Think of Northern Ireland at its most viciously sectarian and you
get a glimmer of how parts of Colombia work. Nigeria's main oil
country isn't a lot better. Of course, BP in Colombia and Shell
in Nigeria still rightly stress till they are blue in the face that
they do an important job when they make a profit whilst turning
a country's oil into huge amounts of revenue for those countries'
coffers (just like they do in the UK). Often they volunteer extra
revenue to be channelled back to localities. Of course, how much
good the state's revenue does anywhere depends on the state (on
the brink of very good in Colombia, and getting better in Nigeria).
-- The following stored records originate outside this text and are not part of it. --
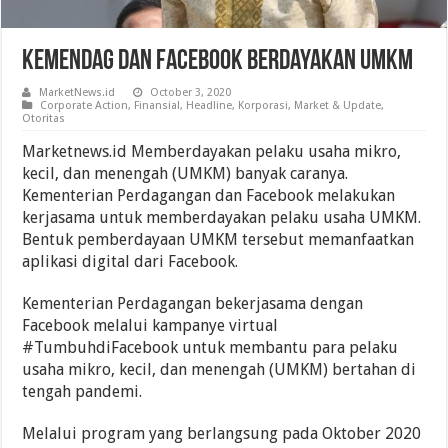
Kemendag Dan Facebook Berdayakan UMKM
MarketNews.id
October 3, 2020
Corporate Action
,
Finansial
,
Headline
,
Korporasi
,
Market & Update
,
Otoritas
Marketnews.id Memberdayakan pelaku usaha mikro,
kecil, dan menengah (UMKM) banyak caranya.
Kementerian Perdagangan dan Facebook melakukan
kerjasama untuk memberdayakan pelaku usaha UMKM.
Bentuk pemberdayaan UMKM tersebut memanfaatkan
aplikasi digital dari Facebook.
Kementerian Perdagangan bekerjasama dengan
Facebook melalui kampanye virtual
#TumbuhdiFacebook untuk membantu para pelaku
usaha mikro, kecil, dan menengah (UMKM) bertahan di
tengah pandemi.
Melalui program yang berlangsung pada Oktober 2020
Corporations build sophisticated industrial capitalism wherever
they go. They hugely encourage the (cheap) indigenous workers to
become world class. But the big thing they do is this: they are
mighty engines for the production of upwardly mobile, professional
middle classes. It is educated, mildly affluent locals who will
make bad, dangerous countries pleasant and safe. The rest tends
to be pie-in-the-sky stuff. In short, there is only a weak case
for taming capitalism, but there is a very strong one for letting
it rip.
In rich countries like ours, the idea of social responsibility
is a bit easier to expose. Here, capitalism ought to be able to
say that nearly everyone is a shareholder (if only through pensions),
so maximising profit is a whacking great good in itself. And then
there's the hyper-active state syphoning off huge amounts of money
to do what the voters think is good and imposing rules to civilise
– sometimes to neuter – enterprise. Here, we really
can say that making wealth is what firms do if they're lucky, and
doing good is what voters and private citizens are welcome to do
if they fancy it.
If a Barclays bank manager wants to give his or her free time to
help the disadvantaged in one of Prince Charles' Business in the
Community schemes, that's fine. But if it's personal time, then
what's the firm got to do with it? And if the firm has donated the
manager's time, what – really – is the case for an activity
which raises the firm's costs and keeps prices high, and diminishes
profits? Don't some of their own shakier paying customers deserve
any TLC that's going spare?
If firms are going to do good works in the community because in
some weird way it's good for business, again, fine. But in what
sense would that be Corporate Social Responsibility as opposed to
the much less grand-sounding self-interest? And if the whole enterprise
is necessary because the firm wants, say, to shut local branches
and needs to have something to soothe the opposition, then how much
have we lost when firms can't honestly say and do the things which
are right for them, but have to run around fudging things? Maybe
it is right that there are expensive, do-gooding firms. And especially
so if we soon see no-frills firms whose chief virtue is the old
one of being cheap.
It is the element of spin which matters so much. The West got rich
and free by learning how to have good honest relationships between
large numbers of people whose interdependencies were a matter, variously,
of contract and charity, of greed and generosity, of self-interest
and self-denial. We didn't Third-Way the distinctions into the ground,
blurring them in guff.
Now we've got a lot of protestors and campaigners who can't be
bothered to do good by making wealth or getting elected. Instead,
one tough lot steals the reputation of as many firms as won't stand
up to them, and whilst another suited lot sells the reputations
back to the firms as expensively as possible. But the reputations
which are put in trade in this way are false: falsely bad when firms
are criticised for self-interest, and falsely good when they claim
virtue.
And the big losers? The young, who hear great firms talking tripe
because the bosses find it much more convenient to say 'we want
to give something back”, than to point out that they are really
the great contributors to human well-being.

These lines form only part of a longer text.